Kubernetes resource revision frequency expectations

Applicable versions

The information in this article was specifically researched for v1.6.0, but is largely applicable to other versions.

Background

Each time a Kubernetes resource is updated, the Kubernetes API server instructs etcd to create a new revision of its associated key. The version number of this revision is incremented by one. etcd continues to store past revisions of all keys until its key store is compacted to save space.

A user noticed that the etcd keys associated with certain Longhorn objects had greater version numbers compared to the keys of other objects in their cluster. The concern was that the greater version numbers for Volume, Engine, and Node resources indicated issues in their Longhorn installation.

"Key" : "/registry/longhorn.io/volumes/longhorn-system/<some_volume>"
"CreateRevision" : 988635856
"ModRevision" : 1137860097
"Version" : 2804569

"Key" : "/registry/longhorn.io/engines/longhorn-system/<some_volume>-e-<some_hash>"
"CreateRevision" : 988635861
"ModRevision" : 1137860096
"Version" : 2274122

"Key" : "/registry/longhorn.io/nodes/longhorn-system/<some_node>"
"CreateRevision" : 988599936
"ModRevision" : 1137859827
"Version" : 462517

Frequency of revisions during periods of churn

Longhorn may update resources very frequently to track state as it ensures volumes are ready to serve workloads. Predicting the number of revisions to be created during certain activities is difficult. In most clusters, activities such as node rebooting, replica rebuilding, and volume creation are relative rarities in between long stretches of stable workload activity.

Frequency of revisions during periods of stability

Longhorn frequently updates the statuses of Volume, Engine, and Node resources, even when nothing notable is occurring. These updates help keep track of the actual space consumed by Longhorn volumes at any given moment, particularly the following:

engine.status.snapshots[].size: Tracks the space consumed by each volume snapshot in real time. An engine monitor collects and then pushes the information to the Engine object every five seconds (if the consumption has changed and new blocks are being written). Longhorn does not push a status update if no changes are made.
volume.status.actualSize: Tracks the actual space consumed by a specific volume in real time, which is calculated based on values obtained from engine.status.snapshots[].size. This field in the Volume object is updated if new blocks are being written and engine.status.snapshots[].size is updated every five seconds. The information is displayed prominently on the Longhorn UI to help you understand your system’s space consumption on a per-volume basis.
node.status.diskStatus[].storageAvailable: Tracks the actual amount of space available on a physical disk in real time. A disk monitor collects and then pushes the information to the Node object every 30 seconds (if the available space has changed). Since physical disk space is in constant flux, Longhorn only updates this field if a change exceeds 100 MiB. Longhorn uses the information to make replica scheduling decisions.

Frequency estimates

Assuming new blocks are constantly being written to a Longhorn volume, approximately 17,280 revisions per day can be expected for Engine and Volume objects. The volume from the background section could have hit version 2804569 in approximately 162 days. (Many volumes might not experience this kind of constant write activity).
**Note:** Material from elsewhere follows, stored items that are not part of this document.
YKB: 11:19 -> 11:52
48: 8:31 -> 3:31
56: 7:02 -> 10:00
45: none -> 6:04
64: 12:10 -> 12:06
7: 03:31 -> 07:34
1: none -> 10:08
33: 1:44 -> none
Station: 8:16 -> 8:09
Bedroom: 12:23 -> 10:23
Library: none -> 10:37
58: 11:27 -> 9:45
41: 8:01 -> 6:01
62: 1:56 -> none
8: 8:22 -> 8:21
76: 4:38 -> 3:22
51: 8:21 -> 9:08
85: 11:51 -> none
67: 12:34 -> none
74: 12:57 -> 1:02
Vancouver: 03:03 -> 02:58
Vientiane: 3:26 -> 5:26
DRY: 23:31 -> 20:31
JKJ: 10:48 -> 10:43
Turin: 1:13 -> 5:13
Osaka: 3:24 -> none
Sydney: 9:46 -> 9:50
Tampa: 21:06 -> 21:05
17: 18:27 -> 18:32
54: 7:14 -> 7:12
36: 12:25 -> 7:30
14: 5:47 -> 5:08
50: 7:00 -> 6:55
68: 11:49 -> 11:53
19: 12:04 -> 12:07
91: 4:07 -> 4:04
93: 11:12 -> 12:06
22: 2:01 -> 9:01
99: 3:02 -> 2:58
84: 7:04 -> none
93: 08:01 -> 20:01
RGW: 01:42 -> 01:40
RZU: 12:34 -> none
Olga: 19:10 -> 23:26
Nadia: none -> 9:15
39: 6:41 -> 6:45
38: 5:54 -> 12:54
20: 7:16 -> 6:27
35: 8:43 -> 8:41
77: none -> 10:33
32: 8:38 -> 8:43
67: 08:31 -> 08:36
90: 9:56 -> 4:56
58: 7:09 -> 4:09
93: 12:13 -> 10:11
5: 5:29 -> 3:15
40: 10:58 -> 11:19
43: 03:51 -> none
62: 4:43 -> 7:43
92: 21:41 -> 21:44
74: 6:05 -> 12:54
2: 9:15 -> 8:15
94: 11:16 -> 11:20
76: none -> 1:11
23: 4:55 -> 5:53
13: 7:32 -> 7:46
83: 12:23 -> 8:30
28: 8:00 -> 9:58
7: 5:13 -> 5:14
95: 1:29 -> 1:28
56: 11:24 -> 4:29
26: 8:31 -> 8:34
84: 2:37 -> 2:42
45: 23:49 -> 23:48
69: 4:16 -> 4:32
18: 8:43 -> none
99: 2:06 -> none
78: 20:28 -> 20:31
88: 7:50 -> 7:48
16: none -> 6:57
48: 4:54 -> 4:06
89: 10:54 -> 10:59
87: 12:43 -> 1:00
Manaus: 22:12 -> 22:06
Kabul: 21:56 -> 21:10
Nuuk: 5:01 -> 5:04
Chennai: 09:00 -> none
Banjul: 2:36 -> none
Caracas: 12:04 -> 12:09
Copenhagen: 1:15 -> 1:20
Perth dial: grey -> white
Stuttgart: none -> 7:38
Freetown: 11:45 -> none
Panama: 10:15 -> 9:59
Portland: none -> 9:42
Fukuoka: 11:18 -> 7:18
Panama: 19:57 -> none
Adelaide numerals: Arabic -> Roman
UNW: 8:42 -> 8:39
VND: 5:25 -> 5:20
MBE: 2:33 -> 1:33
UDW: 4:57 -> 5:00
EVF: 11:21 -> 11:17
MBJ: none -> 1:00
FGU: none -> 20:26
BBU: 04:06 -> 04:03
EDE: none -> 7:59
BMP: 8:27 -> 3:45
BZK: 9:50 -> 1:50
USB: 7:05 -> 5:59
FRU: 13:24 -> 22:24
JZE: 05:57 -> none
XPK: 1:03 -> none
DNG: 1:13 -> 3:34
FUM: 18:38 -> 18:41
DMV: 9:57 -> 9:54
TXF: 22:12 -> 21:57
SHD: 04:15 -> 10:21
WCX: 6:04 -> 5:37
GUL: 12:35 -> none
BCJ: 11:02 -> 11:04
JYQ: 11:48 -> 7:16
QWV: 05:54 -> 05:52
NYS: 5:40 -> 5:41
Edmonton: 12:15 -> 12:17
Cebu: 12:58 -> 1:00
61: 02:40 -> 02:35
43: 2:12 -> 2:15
(12 revisions/min)(60 min/hr)(24 hr/day) = 17,280 revisions/day

Assuming at least 100 MiB of new blocks are constantly being written to all Longhorn volumes with replicas on a physical disk, approximately 2,880 revisions per day can be expected for Node objects. The node from the background section could have hit version 462517 in approximately 161 days. (Many nodes might not experience this kind of constant write activity).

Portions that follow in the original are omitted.